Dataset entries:
___

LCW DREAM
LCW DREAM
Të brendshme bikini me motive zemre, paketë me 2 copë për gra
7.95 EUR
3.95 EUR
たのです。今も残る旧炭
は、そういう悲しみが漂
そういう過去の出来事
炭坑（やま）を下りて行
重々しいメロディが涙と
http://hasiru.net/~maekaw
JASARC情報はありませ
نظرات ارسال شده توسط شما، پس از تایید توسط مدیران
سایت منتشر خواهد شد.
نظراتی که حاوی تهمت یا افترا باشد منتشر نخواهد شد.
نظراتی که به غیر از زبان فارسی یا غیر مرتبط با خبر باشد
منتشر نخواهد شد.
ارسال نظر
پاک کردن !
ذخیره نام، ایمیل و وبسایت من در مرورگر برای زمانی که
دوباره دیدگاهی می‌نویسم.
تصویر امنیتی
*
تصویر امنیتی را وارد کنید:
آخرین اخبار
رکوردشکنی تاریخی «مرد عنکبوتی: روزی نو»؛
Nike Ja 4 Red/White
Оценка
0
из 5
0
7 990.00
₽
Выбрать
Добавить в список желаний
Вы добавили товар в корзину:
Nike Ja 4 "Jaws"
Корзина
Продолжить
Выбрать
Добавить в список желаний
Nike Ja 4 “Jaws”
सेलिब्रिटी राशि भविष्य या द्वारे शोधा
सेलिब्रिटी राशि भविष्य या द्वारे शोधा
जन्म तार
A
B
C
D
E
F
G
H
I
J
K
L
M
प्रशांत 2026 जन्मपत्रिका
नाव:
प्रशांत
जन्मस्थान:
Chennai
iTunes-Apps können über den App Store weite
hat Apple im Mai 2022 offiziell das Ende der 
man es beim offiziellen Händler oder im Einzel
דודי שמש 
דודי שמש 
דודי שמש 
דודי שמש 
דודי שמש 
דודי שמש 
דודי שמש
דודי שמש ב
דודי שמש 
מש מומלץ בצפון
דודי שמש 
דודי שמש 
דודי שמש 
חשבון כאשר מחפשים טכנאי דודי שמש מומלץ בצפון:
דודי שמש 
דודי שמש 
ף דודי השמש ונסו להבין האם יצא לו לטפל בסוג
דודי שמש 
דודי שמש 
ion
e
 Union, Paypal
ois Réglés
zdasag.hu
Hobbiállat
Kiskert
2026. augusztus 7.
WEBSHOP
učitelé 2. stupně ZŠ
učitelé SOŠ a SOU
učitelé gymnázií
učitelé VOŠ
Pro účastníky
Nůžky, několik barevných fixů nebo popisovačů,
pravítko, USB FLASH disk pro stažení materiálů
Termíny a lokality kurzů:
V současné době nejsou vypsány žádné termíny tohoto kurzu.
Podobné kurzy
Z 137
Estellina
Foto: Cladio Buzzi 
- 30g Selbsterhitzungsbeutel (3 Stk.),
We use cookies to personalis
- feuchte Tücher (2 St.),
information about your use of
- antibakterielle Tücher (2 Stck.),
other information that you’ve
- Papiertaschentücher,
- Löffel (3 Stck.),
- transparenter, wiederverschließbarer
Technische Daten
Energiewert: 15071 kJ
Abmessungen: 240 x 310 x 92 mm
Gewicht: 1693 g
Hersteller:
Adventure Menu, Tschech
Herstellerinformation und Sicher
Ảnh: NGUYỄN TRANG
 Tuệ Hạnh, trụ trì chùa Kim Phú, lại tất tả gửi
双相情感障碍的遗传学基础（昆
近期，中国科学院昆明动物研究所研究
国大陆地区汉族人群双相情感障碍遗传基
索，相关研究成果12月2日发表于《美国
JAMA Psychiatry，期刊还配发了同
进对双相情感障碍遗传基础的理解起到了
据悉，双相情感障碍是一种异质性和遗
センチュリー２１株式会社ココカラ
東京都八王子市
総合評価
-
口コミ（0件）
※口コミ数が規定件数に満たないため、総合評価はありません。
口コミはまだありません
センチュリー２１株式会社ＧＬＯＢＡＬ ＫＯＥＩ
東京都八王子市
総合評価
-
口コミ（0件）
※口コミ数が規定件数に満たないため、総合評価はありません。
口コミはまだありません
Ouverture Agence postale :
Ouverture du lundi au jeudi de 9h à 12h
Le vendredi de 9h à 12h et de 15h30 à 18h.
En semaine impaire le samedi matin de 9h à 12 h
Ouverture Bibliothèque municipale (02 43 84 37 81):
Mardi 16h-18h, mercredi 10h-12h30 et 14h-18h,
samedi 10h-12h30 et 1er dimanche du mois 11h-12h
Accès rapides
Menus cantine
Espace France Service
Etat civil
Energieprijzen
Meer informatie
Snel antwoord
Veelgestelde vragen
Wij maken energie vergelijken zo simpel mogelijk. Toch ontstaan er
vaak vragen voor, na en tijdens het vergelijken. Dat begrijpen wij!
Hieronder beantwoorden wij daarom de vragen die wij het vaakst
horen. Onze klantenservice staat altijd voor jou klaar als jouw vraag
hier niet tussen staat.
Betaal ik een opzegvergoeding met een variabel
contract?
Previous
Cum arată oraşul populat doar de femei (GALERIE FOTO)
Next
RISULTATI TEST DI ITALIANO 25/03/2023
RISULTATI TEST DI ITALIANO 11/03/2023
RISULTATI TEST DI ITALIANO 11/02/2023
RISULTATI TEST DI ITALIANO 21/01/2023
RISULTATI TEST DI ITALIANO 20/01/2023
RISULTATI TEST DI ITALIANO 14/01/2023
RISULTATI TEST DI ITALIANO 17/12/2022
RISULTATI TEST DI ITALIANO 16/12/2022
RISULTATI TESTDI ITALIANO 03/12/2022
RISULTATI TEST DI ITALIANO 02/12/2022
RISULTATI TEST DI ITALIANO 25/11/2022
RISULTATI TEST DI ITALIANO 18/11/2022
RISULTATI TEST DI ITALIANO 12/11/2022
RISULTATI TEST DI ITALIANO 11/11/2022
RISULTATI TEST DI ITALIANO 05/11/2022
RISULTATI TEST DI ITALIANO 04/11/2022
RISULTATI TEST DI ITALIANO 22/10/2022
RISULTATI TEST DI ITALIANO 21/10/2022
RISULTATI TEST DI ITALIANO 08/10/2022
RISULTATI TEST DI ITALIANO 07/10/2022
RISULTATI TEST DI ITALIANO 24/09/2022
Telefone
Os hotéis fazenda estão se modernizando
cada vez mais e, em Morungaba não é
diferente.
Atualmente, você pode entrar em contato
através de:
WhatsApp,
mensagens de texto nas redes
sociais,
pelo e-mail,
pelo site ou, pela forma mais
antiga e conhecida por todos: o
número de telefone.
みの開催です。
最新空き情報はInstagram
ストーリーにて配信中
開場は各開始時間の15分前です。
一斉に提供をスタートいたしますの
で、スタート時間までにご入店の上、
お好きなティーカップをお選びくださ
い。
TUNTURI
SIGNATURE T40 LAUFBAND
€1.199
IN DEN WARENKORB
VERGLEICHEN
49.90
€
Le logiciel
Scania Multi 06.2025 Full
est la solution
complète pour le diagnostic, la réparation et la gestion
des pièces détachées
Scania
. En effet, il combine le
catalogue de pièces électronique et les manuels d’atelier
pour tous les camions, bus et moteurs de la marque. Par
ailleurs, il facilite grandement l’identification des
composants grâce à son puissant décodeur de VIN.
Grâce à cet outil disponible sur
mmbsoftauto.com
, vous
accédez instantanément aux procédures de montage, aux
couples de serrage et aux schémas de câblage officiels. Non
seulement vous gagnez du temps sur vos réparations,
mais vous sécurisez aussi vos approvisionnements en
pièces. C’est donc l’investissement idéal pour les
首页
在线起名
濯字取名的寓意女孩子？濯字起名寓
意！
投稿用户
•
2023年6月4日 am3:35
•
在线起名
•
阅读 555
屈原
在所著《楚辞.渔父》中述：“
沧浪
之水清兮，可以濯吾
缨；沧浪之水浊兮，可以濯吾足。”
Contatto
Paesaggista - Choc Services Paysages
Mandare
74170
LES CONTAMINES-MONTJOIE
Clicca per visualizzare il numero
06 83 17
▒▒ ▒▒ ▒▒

___

* [WHAT YOU SHOULD DO]:
Only the lines containing the string "ارسال" are needed; pull them out of the records.

* [SOLVED PROBLEM]:
نظرات ارسال شده توسط شما، پس از تایید توسط مدیران
ارسال نظر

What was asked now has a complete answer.